Try it
Look below for the line with "主办：中共沂源县委 沂源县人民政府 承办：中共沂源县委宣传部 沂源", then give it again exactly, along with every line that comes after it, the final line included.

Entries supplied Block Start

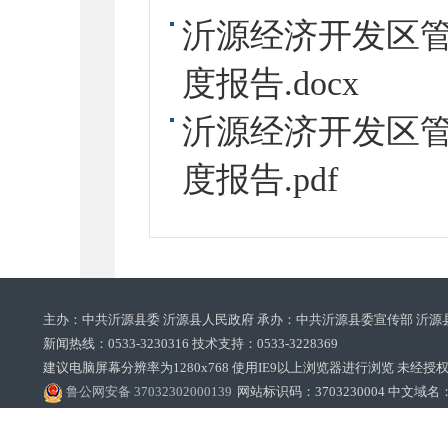
沂源经济开发区
度报告.docx
沂源经济开发区
度报告.pdf
主办：中共沂源县委 沂源县人民政府 承办：中共沂源县委宣传部 沂源
新闻热线：0533-3230316 技术支持：0533-3228369‌‌
建议电脑屏幕分辨率为1280x768 使用IE9以上浏览器进行浏览 未经授权禁止
鲁公网安备 37032302000139
网站标识码：3703230004 中文域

Entries supplied Block End

Response to the task
主办：中共沂源县委 沂源县人民政府 承办：中共沂源县委宣传部 沂源
新闻热线：0533-3230316 技术支持：0533-3228369‌‌
建议电脑屏幕分辨率为1280x768 使用IE9以上浏览器进行浏览 未经授权禁止
鲁公网安备 37032302000139
网站标识码：3703230004 中文域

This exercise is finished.